## Stored data entries
......
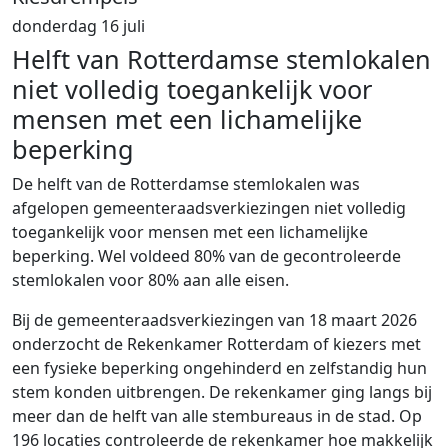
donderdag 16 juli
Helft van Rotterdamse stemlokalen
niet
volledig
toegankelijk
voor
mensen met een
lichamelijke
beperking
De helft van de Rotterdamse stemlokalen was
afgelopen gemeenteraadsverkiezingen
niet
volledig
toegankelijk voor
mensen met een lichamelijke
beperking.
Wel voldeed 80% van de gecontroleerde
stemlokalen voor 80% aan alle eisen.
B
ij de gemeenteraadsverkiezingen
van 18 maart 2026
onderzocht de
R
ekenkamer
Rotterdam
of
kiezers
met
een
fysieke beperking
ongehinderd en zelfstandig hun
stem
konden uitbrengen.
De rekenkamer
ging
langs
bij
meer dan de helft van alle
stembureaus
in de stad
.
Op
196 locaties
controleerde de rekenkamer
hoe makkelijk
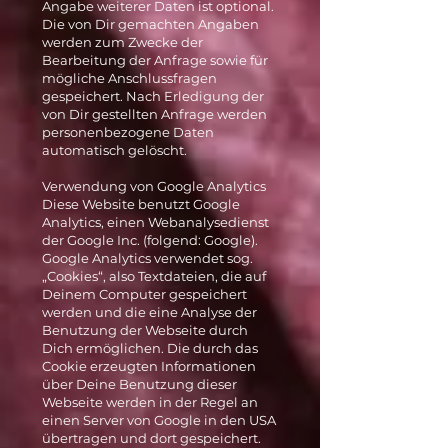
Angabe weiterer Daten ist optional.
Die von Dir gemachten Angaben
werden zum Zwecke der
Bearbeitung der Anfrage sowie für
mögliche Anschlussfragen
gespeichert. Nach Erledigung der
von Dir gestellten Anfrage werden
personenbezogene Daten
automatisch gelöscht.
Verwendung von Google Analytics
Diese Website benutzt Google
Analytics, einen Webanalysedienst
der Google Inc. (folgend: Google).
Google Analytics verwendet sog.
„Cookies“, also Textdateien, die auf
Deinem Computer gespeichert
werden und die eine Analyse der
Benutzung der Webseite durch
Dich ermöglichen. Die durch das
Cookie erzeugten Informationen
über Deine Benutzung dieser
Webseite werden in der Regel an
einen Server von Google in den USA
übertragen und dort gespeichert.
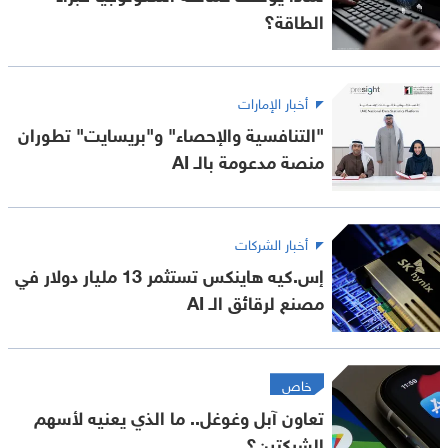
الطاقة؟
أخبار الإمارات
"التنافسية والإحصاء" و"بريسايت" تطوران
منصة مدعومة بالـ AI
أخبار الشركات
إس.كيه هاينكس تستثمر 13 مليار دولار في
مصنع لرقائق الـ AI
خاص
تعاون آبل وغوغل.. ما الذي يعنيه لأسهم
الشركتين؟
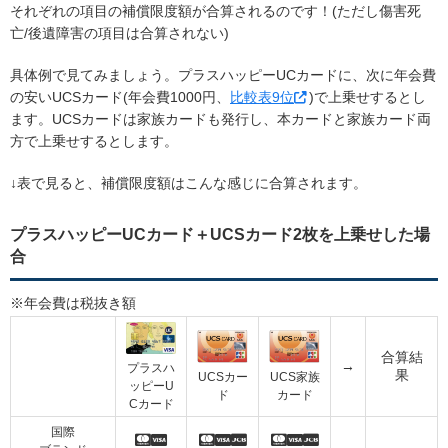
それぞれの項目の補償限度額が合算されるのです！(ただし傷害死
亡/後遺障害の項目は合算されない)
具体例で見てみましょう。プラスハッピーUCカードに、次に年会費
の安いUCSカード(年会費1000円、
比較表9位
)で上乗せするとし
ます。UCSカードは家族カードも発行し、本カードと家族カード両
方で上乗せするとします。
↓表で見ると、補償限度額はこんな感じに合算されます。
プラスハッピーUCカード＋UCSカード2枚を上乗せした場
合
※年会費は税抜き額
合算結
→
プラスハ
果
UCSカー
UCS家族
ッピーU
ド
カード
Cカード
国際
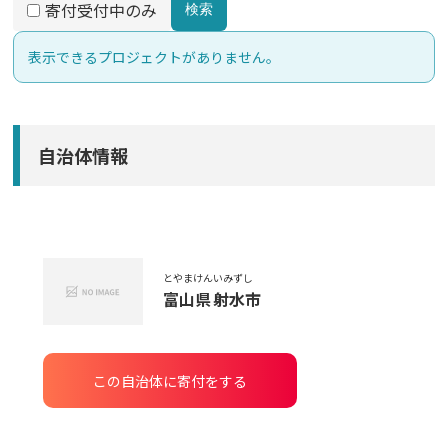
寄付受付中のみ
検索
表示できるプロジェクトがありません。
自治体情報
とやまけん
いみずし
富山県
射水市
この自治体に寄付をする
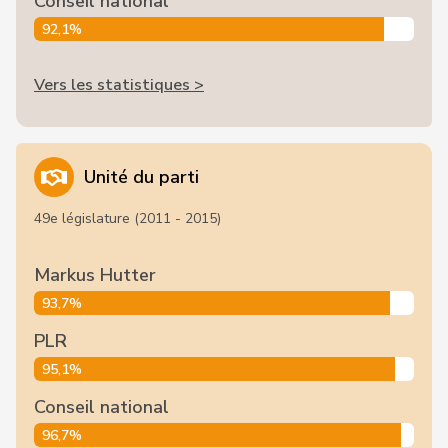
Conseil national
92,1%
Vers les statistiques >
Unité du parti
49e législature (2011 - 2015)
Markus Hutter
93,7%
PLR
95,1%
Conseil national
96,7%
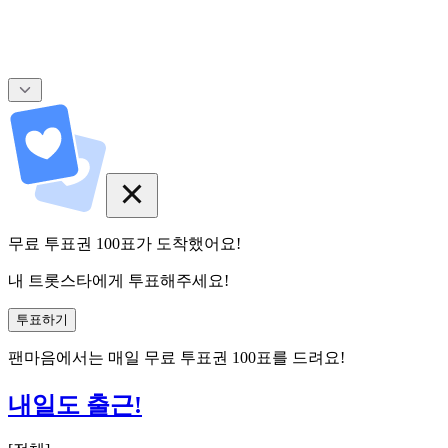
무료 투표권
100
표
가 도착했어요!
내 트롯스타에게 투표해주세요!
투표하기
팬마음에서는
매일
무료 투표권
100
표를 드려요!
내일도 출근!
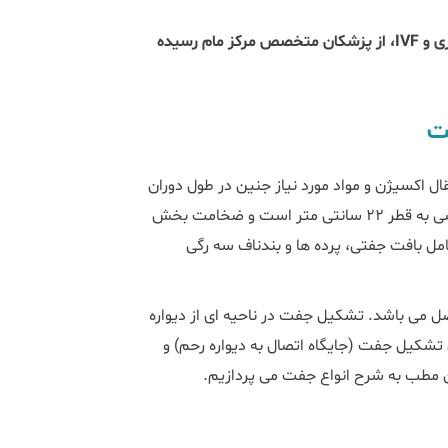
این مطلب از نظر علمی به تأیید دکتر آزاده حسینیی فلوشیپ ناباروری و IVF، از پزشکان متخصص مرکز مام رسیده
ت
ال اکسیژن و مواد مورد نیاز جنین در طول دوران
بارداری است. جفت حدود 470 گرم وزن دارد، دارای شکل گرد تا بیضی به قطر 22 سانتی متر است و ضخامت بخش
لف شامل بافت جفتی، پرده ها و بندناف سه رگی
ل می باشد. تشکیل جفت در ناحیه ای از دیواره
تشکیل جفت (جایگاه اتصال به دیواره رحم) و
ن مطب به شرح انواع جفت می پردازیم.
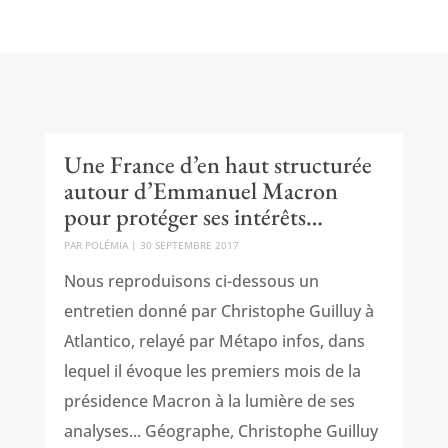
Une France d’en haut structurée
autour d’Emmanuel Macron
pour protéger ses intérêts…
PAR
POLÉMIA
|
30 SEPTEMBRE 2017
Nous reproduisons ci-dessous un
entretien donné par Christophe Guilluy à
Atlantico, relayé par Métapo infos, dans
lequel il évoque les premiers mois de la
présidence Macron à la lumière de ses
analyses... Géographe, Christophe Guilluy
......
## About this exercise
Print once more, exactly, the lines that start at the top of the records above and end at the line with "einen Server von Google in den USA", skipping all pictures.

## Result of the task
donderdag 16 juli
Helft van Rotterdamse stemlokalen
niet
volledig
toegankelijk
voor
mensen met een
lichamelijke
beperking
De helft van de Rotterdamse stemlokalen was
afgelopen gemeenteraadsverkiezingen
niet
volledig
toegankelijk voor
mensen met een lichamelijke
beperking.
Wel voldeed 80% van de gecontroleerde
stemlokalen voor 80% aan alle eisen.
B
ij de gemeenteraadsverkiezingen
van 18 maart 2026
onderzocht de
R
ekenkamer
Rotterdam
of
kiezers
met
een
fysieke beperking
ongehinderd en zelfstandig hun
stem
konden uitbrengen.
De rekenkamer
ging
langs
bij
meer dan de helft van alle
stembureaus
in de stad
.
Op
196 locaties
controleerde de rekenkamer
hoe makkelijk
Angabe weiterer Daten ist optional.
Die von Dir gemachten Angaben
werden zum Zwecke der
Bearbeitung der Anfrage sowie für
mögliche Anschlussfragen
gespeichert. Nach Erledigung der
von Dir gestellten Anfrage werden
personenbezogene Daten
automatisch gelöscht.
Verwendung von Google Analytics
Diese Website benutzt Google
Analytics, einen Webanalysedienst
der Google Inc. (folgend: Google).
Google Analytics verwendet sog.
„Cookies“, also Textdateien, die auf
Deinem Computer gespeichert
werden und die eine Analyse der
Benutzung der Webseite durch
Dich ermöglichen. Die durch das
Cookie erzeugten Informationen
über Deine Benutzung dieser
Webseite werden in der Regel an
einen Server von Google in den USA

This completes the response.